Detailed Examples table

The Detailed Examples table contains detailed examples of Stitch results. Use these examples to help identify which features lead to scores with the biggest effect on overall Stitch results, including how they are associated with various combinations of fields that contain PII data.

The Detailed Examples table is automatically added to the Stitch QA database as a SQL table when it is generated using the “Stitch QA” database template.

Use with Stitch QA

Use the Detailed Examples table as part of the Stitch QA process to return a detailed set of examples that show you what is in your customer 360 database. Use this data to identify which types of features lead to scores with the largest effect on overall Stitch results, including how those features are associated with various combinations of fields that contain profile (PII) data.

Configure query

The Detailed Examples query should be configured to match the fields that are in your tenant. Open this table in the Database Editor in edit mode and make the following updates:

  1. Uncomment rows of matching a/b pairs or add new rows so that the uncommented rows match your tenant.

  2. Adjust case count and score count limits, if necessary.

  3. Add customer keys (ck) if they are available (and update this query if customer keys are added).

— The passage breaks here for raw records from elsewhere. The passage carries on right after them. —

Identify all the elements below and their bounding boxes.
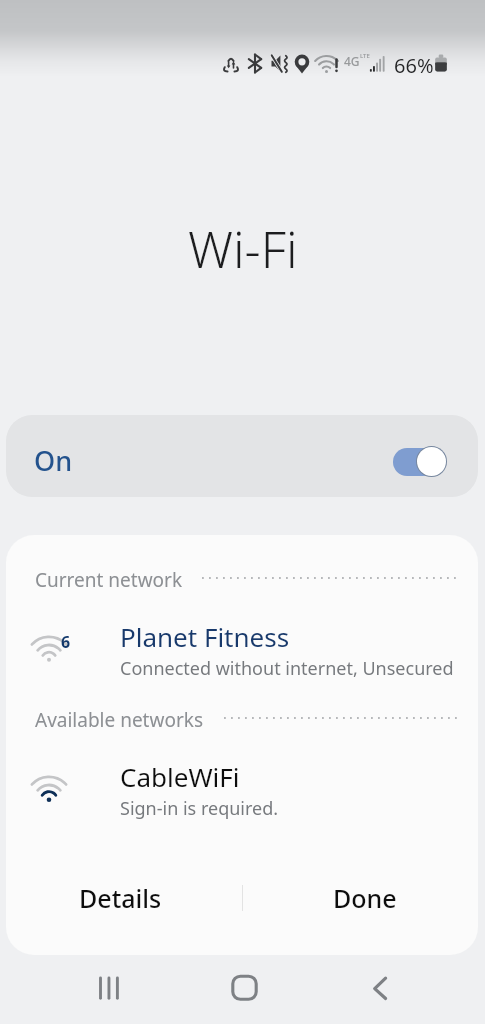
staticText: Sign-in is required. — [120, 796, 279, 821]
button[interactable]: Recent apps — [67, 955, 151, 1024]
staticText: Done — [333, 881, 397, 915]
staticText: Current network — [35, 567, 183, 593]
staticText: CableWiFi — [120, 759, 240, 794]
button[interactable]: Details — [6, 869, 238, 927]
staticText: Wi-Fi — [188, 215, 298, 283]
staticText: LTE — [360, 52, 370, 60]
button[interactable]: Done — [247, 869, 478, 927]
staticText: Available networks — [35, 707, 203, 733]
staticText: 6 — [61, 631, 71, 653]
button[interactable]: CableWiFi — [6, 750, 478, 822]
staticText: Connected without internet, Unsecured — [120, 656, 454, 681]
button[interactable]: Home — [202, 955, 286, 1024]
staticText: 66% — [394, 52, 434, 79]
button[interactable]: 6 — [6, 610, 478, 682]
button[interactable]: On — [6, 415, 478, 497]
staticText: 4G — [344, 53, 360, 69]
staticText: On — [34, 442, 73, 479]
staticText: Details — [79, 881, 162, 915]
staticText: Planet Fitness — [120, 619, 290, 654]
button[interactable]: Back — [338, 955, 422, 1024]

  4. Uncomment rows for the bad-values blocklist after it is enabled for your tenant.

Column reference

The Detailed Examples table contains the following columns, as its starting point. This table is typically updated to add more pairs, enable use for blocklisted values, and to support additional tenant-specific use cases.

Column name

Data type

Description

Amperity ID

String

The unique identifier that is assigned to clusters of customer records that all represent the same individual. The Amperity ID does not replace primary and foreign keys, but exists alongside them within unified profiles.

Note

The Amperity ID is a universally unique identifier (UUID) that is represented by 36 characters spread across five groups separated by hyphens: 8-4-4-4-12.

For example:

123e4567-e89b-12d3-a456-426614174000

Address A

Address B

String

The address that is associated with the location of an individual customer record. For example: 123 Main Street.

Birthdate A

Birthdate B

String

The date of birth that is associated with an individual customer record.

Case Count

String

City A

City B

String

The city that is associated with the location of an individual customer record.

Country A

Country B

String

The country that is associated with the location of an individual customer record.

Datasource A

Datasource B

String

The name of the data source from which this customer record originated.

Tip

The combination of PK and Datasource uniquely identifies a row in the Unified Coalesced table, which correlates to a single row in a domain table.

Email A

Email B

String

The email address that is associated with an individual customer record. A customer record may be associated with multiple email addresses.

Given Name A

Given Name B

String

The first name that is associated with an individual customer record.

Match Category

String

A match category is a classifier that is applied by Amperity to an individual record-pair within a cluster of record-pairs. The match category is the result of this classification.

Match Category

Description

Exact

Amperity has the highest confidence that these records represent the same person because all profile data exactly matches.

Excellent

Amperity has near perfect confidence that these records belong to the same person, despite select types of profile data not matching.

High

Using deductive reasoning, Amperity has very high confidence that these records match, despite some profile data not matching.

Moderate

Amperity has moderate confidence that these records match, due to weak or fuzzy matches between highly unique customer attributes (email, phone, address).

Weak

Amperity lacks confidence, but if asked to guess, Amperity would assert these records do belong to the same individual, because they match on non-unique customer attributes (name, state, zip code).

No conflict

Amperity has high confidence that these records do NOT match, because core profile data is in conflict.

Also in: Unified Scores

Phone A

Phone B

String

The phone number that is associated with an individual customer record. A customer record may be associated with multiple phone numbers.

PK A

PK B

String

The combination of data source and primary key allows Amperity to uniquely identify every row in every data table across the entirety of customer data input to Amperity.

Tip

The combination of PK and Datasource uniquely identifies a row in the Unified Coalesced table, which correlates to a single row in a domain table.

Postal A

Postal B

String

The zip code or postal code that is associated with the location of an individual customer record.

Score

Float

A score contains a value from 0.0 to 5.0 that represents the combined score assigned to the record pair by Stitch. There are two components of the score: the score itself, and then its strength.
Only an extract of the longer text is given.